GIVEN ENTRIES START

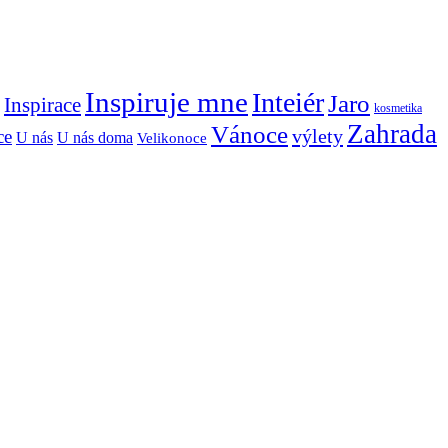
Inspiruje mne
Inteiér
Jaro
Inspirace
kosmetika
Zahrada
Vánoce
výlety
ce
U nás
U nás doma
Velikonoce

GIVEN ENTRIES END

→ EXERCISE PROMPT
Copy out the data above to the letter, and keep every picture out of it.

→ RESPONSE AREA
Inspiruje mne
Inteiér
Jaro
Inspirace
kosmetika
Zahrada
Vánoce
výlety
ce
U nás
U nás doma
Velikonoce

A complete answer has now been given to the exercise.